Give the number of lines in the records that include the word "VOTRE", and nothing besides.
** Opening Extracted entries block **
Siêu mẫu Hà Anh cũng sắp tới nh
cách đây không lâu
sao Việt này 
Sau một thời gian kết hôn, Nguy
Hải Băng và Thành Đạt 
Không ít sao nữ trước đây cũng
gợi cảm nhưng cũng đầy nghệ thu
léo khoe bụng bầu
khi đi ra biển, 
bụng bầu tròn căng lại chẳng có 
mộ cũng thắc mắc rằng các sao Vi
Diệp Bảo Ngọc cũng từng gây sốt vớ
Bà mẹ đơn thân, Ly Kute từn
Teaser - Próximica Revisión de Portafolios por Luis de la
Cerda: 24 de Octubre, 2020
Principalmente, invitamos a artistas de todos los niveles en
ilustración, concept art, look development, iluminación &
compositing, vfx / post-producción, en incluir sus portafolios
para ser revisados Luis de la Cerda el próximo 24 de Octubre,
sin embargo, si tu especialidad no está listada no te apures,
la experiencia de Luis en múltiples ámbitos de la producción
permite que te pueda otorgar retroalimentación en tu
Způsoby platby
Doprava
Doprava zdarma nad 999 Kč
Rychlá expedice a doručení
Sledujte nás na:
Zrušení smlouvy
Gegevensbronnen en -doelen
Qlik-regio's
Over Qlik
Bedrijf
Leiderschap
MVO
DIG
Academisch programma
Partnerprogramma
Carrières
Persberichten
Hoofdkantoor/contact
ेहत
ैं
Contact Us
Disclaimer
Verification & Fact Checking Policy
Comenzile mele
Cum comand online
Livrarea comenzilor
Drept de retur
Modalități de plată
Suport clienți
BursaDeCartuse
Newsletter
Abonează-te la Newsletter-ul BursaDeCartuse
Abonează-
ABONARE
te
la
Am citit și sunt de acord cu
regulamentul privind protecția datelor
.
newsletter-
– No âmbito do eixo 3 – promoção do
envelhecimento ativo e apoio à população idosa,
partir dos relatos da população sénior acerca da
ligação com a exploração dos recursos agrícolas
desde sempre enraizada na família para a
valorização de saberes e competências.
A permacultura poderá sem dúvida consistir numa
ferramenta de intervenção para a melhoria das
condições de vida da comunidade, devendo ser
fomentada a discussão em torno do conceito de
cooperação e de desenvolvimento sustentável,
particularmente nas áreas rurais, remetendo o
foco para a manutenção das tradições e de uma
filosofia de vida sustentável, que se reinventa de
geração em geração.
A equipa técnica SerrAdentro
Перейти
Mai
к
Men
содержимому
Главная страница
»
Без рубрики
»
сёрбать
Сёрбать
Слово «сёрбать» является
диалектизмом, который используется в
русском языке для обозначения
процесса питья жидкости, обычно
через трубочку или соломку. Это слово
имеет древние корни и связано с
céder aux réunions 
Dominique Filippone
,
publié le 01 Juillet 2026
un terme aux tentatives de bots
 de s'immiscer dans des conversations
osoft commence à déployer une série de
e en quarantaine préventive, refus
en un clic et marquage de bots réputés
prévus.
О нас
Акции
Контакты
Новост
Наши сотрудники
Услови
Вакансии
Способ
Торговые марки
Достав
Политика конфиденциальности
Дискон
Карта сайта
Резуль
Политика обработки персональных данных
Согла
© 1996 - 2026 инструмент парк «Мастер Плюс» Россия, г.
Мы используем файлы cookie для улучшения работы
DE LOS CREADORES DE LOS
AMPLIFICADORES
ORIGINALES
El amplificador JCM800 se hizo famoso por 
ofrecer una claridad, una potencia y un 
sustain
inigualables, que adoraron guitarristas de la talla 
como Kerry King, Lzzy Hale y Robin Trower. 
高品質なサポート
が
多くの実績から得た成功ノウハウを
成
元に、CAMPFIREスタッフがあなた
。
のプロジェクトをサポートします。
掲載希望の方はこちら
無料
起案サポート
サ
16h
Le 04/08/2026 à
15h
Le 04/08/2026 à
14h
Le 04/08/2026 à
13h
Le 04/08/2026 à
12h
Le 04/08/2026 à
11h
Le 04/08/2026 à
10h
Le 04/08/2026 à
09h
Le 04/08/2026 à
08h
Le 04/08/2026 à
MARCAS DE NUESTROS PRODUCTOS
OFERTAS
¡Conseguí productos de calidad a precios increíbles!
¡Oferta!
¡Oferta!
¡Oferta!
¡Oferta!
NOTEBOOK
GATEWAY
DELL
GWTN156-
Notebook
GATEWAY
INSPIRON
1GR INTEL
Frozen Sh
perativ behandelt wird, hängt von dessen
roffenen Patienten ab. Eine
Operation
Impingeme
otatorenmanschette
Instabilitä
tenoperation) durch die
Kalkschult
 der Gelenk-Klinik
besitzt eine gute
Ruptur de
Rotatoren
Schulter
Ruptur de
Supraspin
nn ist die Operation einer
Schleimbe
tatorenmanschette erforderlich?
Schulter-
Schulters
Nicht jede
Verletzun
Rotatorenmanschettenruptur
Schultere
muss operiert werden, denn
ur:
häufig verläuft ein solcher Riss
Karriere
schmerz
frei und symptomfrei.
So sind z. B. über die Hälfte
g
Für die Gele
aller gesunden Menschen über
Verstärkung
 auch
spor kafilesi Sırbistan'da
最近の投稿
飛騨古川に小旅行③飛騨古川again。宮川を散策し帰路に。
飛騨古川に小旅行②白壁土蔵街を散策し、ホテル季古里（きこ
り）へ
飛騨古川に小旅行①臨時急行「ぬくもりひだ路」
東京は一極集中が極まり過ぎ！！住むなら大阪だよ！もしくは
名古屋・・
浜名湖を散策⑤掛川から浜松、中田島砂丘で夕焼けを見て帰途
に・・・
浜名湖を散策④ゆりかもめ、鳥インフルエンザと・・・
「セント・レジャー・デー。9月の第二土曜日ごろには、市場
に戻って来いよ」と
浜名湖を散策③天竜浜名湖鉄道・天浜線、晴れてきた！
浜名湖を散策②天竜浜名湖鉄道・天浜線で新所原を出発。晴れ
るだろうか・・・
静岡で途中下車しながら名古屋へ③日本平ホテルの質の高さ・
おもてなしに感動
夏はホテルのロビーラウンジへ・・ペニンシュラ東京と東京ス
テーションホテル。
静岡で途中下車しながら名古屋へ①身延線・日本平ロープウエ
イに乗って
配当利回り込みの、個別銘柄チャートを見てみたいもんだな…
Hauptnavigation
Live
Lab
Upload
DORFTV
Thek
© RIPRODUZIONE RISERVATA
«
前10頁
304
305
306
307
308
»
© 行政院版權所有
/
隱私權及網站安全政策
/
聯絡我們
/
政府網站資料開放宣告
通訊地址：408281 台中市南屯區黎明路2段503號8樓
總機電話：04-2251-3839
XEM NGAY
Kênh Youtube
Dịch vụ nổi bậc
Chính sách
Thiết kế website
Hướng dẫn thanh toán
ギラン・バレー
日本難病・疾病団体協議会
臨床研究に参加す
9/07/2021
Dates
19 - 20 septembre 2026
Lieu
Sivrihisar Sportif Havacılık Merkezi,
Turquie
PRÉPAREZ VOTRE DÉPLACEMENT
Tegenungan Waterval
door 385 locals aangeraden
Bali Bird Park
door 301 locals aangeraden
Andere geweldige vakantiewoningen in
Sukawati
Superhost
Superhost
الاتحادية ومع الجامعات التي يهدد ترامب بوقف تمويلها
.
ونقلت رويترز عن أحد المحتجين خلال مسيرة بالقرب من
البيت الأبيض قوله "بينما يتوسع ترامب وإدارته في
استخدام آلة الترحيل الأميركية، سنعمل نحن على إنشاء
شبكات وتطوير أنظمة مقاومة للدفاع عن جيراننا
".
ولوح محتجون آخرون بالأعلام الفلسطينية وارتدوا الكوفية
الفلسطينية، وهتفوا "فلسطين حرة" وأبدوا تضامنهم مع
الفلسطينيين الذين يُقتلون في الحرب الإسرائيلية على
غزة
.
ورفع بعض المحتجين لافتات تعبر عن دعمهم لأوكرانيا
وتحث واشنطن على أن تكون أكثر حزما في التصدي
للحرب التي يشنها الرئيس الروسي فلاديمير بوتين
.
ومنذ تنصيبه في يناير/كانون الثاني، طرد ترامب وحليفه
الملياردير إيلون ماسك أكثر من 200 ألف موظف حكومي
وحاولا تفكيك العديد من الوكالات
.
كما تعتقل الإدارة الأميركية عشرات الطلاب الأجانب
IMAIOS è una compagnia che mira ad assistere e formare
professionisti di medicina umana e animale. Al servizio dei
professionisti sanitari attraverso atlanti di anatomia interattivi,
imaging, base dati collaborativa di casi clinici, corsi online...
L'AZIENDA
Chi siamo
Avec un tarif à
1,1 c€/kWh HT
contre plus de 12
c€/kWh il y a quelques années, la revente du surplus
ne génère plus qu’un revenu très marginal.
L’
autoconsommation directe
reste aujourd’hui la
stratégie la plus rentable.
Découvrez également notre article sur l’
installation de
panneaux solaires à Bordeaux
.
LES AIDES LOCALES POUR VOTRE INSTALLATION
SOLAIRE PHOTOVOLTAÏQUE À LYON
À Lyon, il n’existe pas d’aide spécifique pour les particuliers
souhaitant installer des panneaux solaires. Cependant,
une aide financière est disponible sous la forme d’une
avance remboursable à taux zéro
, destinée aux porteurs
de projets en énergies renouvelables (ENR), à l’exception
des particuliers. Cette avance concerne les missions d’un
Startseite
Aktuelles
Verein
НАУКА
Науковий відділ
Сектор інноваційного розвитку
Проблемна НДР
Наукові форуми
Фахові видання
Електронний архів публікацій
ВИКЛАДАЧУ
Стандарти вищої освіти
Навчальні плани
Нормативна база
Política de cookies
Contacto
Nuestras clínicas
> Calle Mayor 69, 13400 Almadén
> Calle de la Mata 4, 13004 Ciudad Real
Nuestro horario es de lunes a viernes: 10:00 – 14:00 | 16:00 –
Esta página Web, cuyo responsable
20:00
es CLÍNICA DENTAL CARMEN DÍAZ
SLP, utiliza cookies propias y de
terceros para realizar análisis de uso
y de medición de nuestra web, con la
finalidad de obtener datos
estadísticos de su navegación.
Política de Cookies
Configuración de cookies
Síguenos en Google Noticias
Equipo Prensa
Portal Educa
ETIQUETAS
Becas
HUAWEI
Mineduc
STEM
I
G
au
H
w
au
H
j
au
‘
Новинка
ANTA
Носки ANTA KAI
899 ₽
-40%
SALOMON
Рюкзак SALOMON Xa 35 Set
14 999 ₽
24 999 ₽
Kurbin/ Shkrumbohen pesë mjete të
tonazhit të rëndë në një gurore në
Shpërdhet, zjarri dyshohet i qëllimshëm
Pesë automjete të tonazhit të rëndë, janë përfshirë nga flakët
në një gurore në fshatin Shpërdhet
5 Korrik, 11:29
** Closing Extracted entries block **
» Task solution:
2